START SOURCE RECORDS

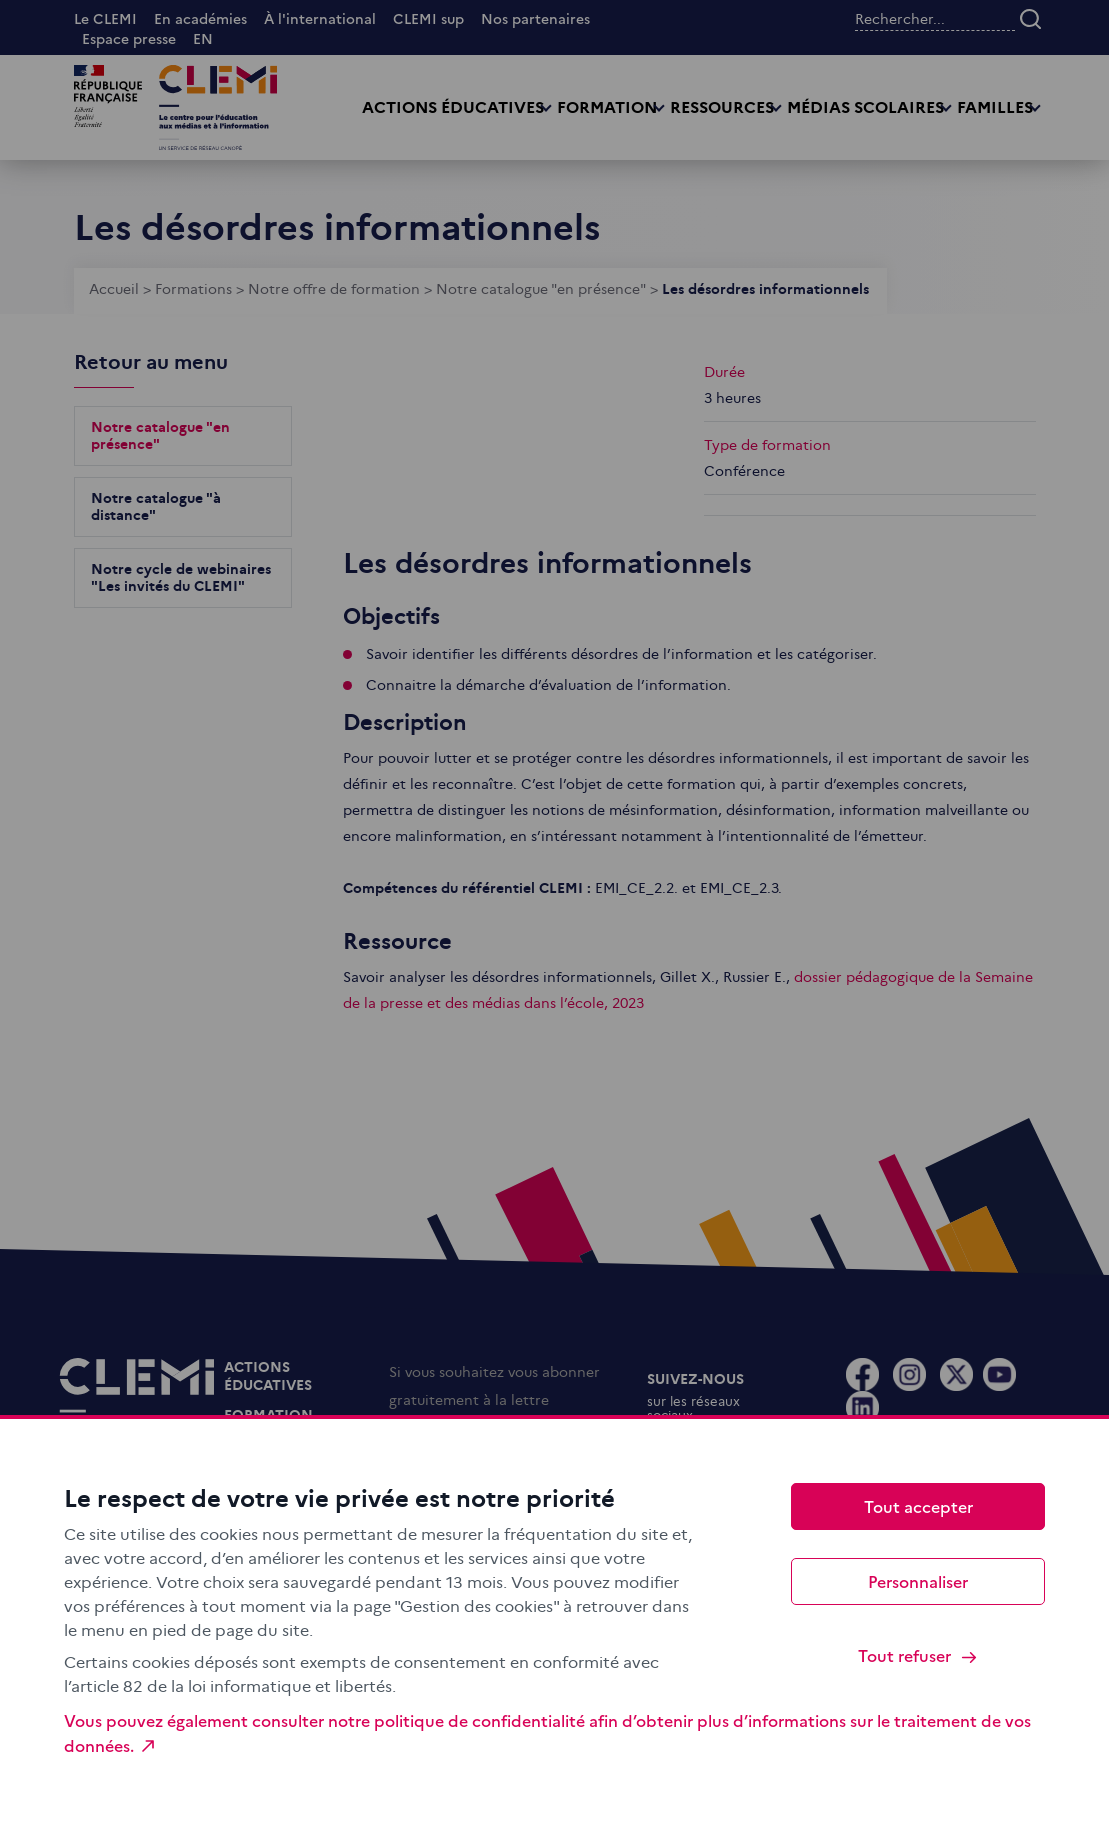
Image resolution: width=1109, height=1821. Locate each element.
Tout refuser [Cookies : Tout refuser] (918, 1655)
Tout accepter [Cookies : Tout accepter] (918, 1506)
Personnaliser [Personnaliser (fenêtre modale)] (918, 1581)
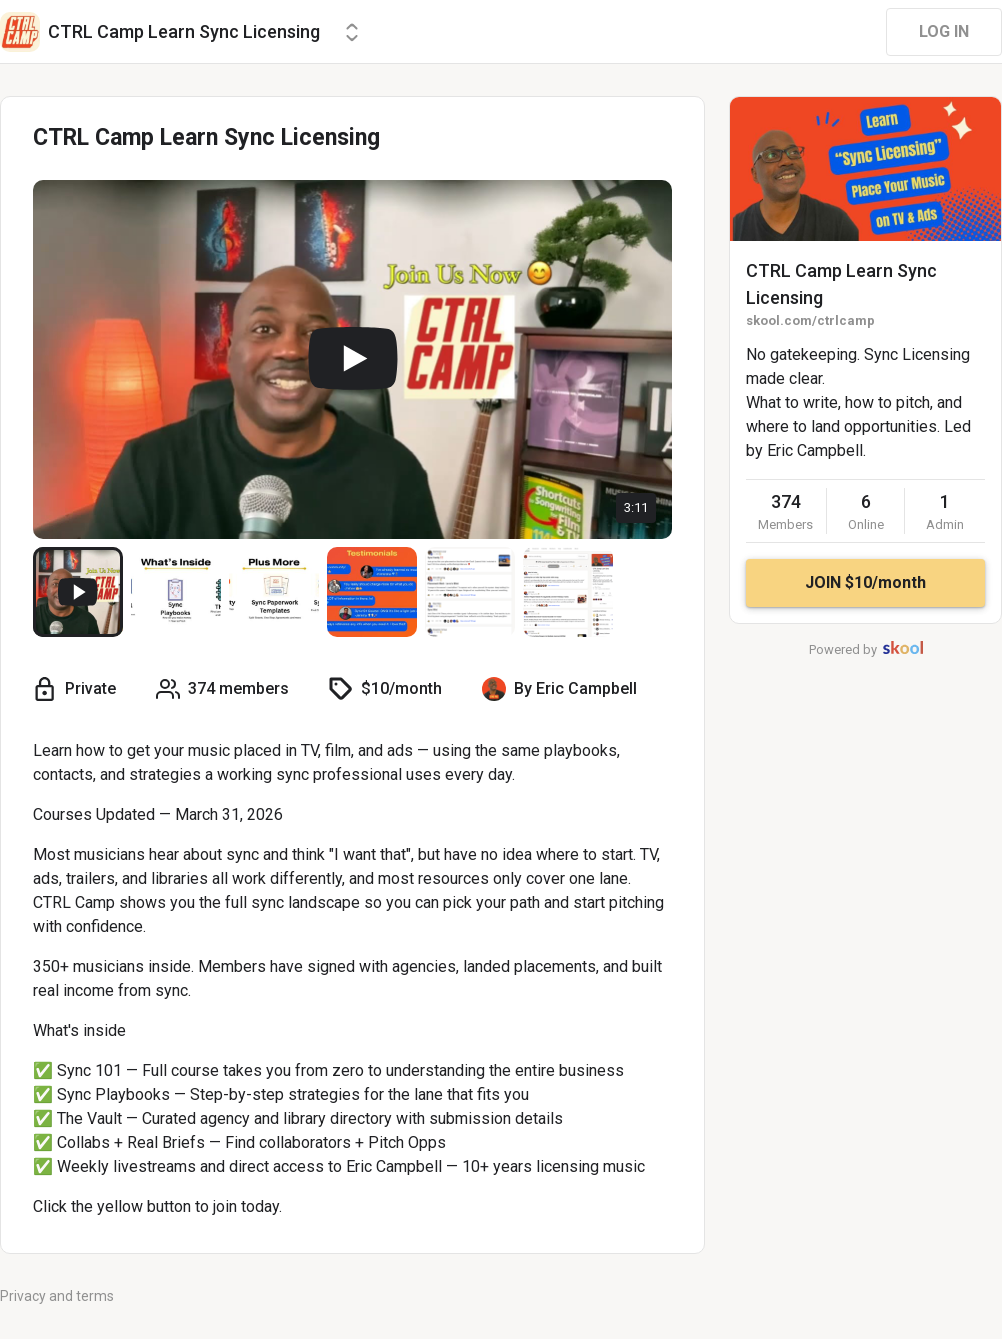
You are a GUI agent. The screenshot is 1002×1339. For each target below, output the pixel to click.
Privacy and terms (57, 1296)
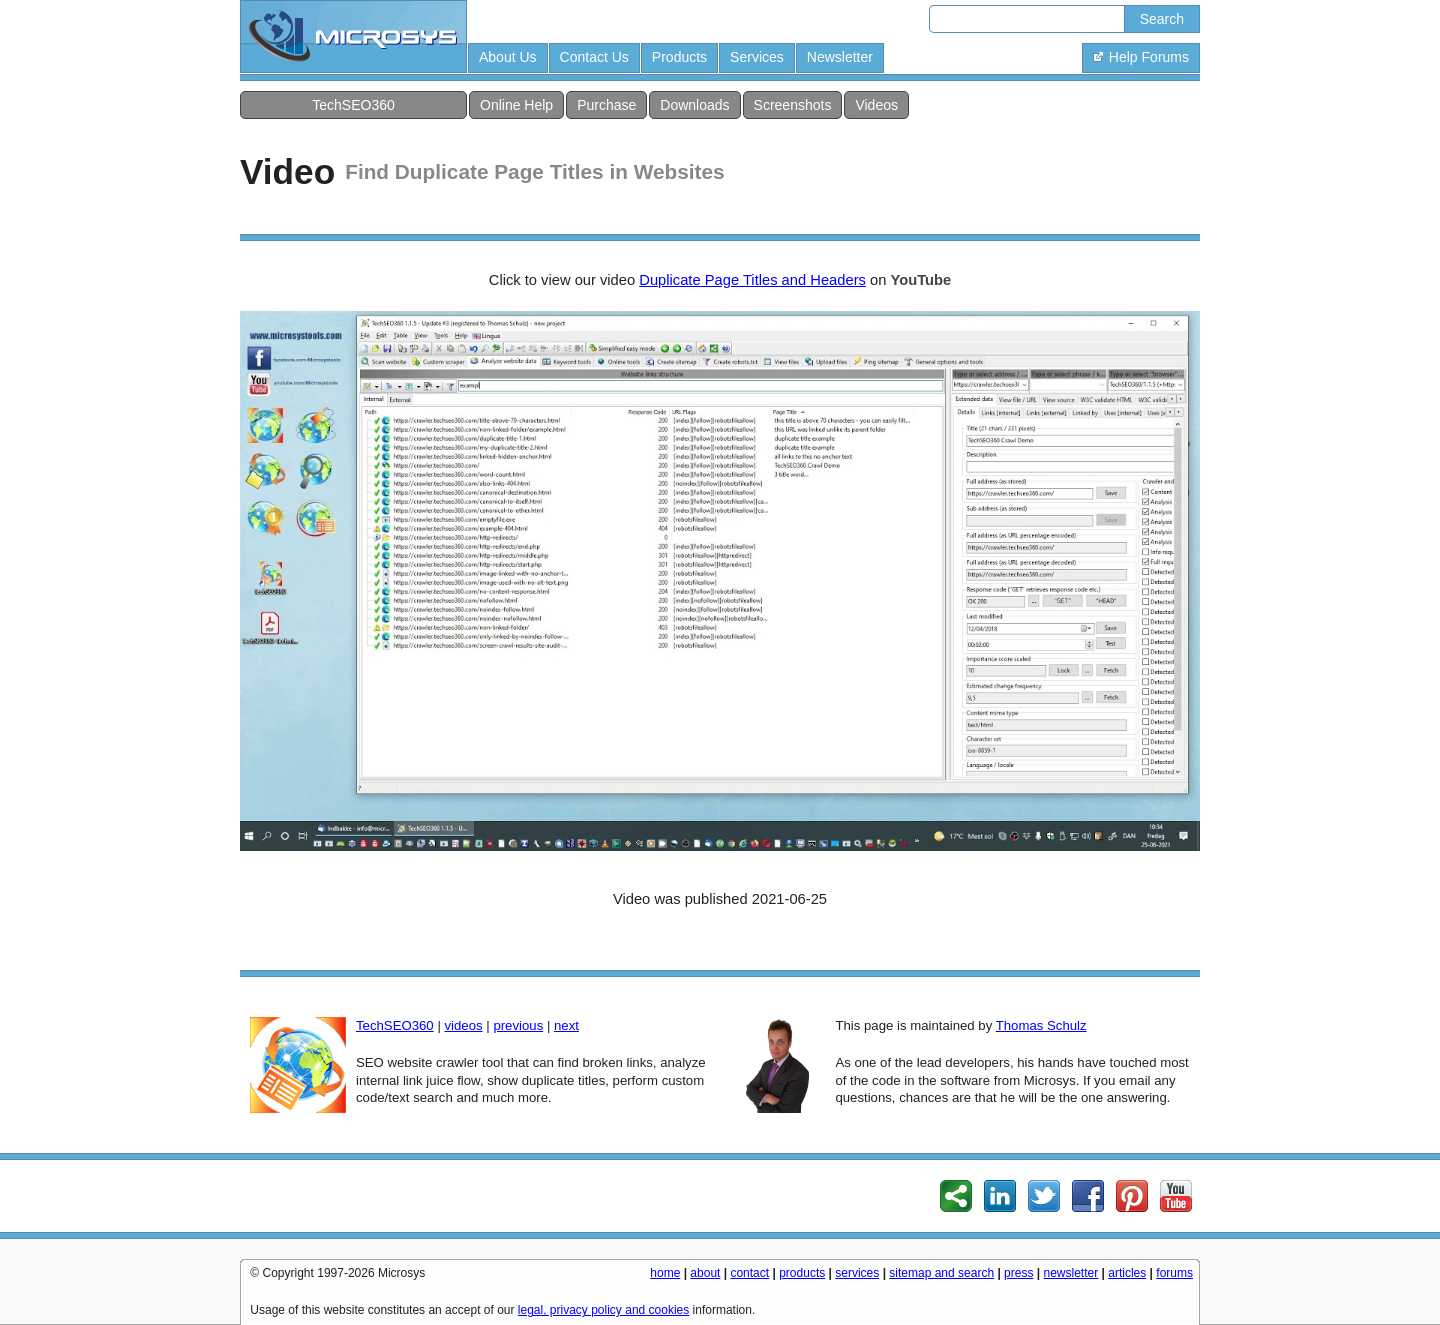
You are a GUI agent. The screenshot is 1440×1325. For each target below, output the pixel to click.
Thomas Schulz (1041, 1025)
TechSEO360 (353, 105)
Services (757, 57)
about (705, 1273)
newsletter (1071, 1273)
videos (463, 1025)
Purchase (606, 105)
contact (749, 1273)
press (1018, 1273)
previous (518, 1025)
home (665, 1273)
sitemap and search (941, 1273)
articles (1127, 1273)
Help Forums (1141, 57)
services (857, 1273)
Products (679, 57)
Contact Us (594, 57)
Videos (876, 105)
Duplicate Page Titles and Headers (752, 280)
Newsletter (840, 57)
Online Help (516, 105)
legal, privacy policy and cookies (603, 1310)
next (566, 1025)
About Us (508, 57)
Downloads (694, 105)
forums (1174, 1273)
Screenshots (793, 105)
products (802, 1273)
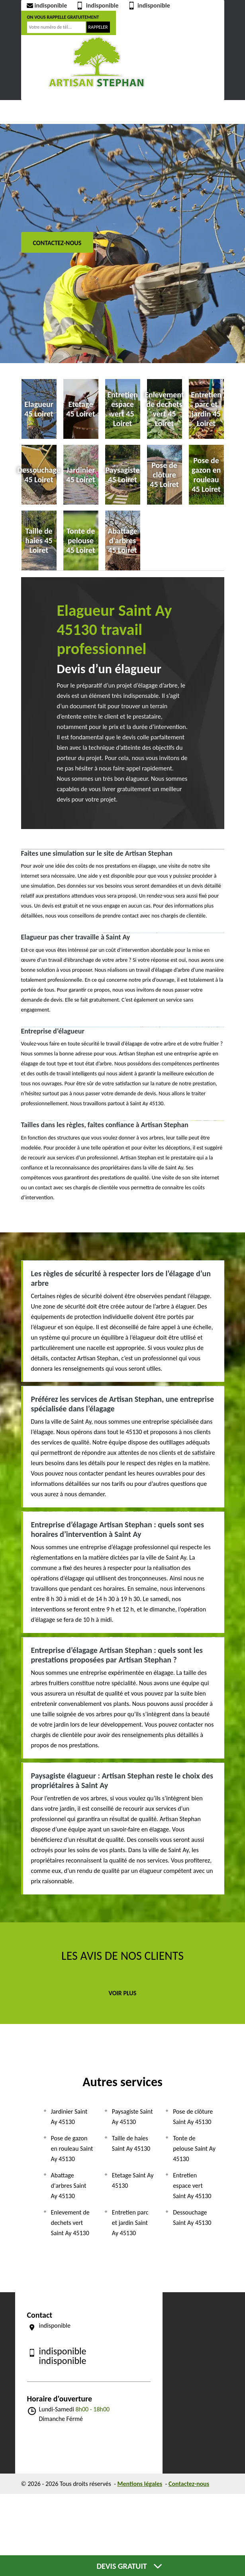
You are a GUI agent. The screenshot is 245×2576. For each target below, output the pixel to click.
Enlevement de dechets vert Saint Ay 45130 (70, 2223)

END SOURCE RECORDS

-- EXERCISE DIRECTIONS --
The data above should be repeated exactly, minus any pictures.

-- FINISHED EXERCISE --
Image resolution: width=1109, height=1821. Locate each element.
Tout refuser [Cookies : Tout refuser] (918, 1655)
Tout accepter [Cookies : Tout accepter] (918, 1506)
Personnaliser [Personnaliser (fenêtre modale)] (918, 1581)
You are a GUI agent. The screenshot is 1002×1339. For each target below, output the pixel to click.
Privacy and terms (57, 1296)
You are a GUI agent. The screenshot is 1440×1325. For each target below, output the pixel to click.
Thomas Schulz (1041, 1025)
TechSEO360 (353, 105)
Services (757, 57)
about (705, 1273)
newsletter (1071, 1273)
videos (463, 1025)
Purchase (606, 105)
contact (749, 1273)
press (1018, 1273)
previous (518, 1025)
home (665, 1273)
sitemap and search (941, 1273)
articles (1127, 1273)
Help Forums (1141, 57)
services (857, 1273)
Products (679, 57)
Contact Us (594, 57)
Videos (876, 105)
Duplicate Page Titles and Headers (752, 280)
Newsletter (840, 57)
Online Help (516, 105)
legal, privacy policy and cookies (603, 1310)
next (566, 1025)
About Us (508, 57)
Downloads (694, 105)
forums (1174, 1273)
Screenshots (793, 105)
products (802, 1273)
You are a GUI agent. The screenshot is 245×2576. For each target below, output the pixel to click.
Enlevement de dechets vert Saint Ay 45130 (70, 2223)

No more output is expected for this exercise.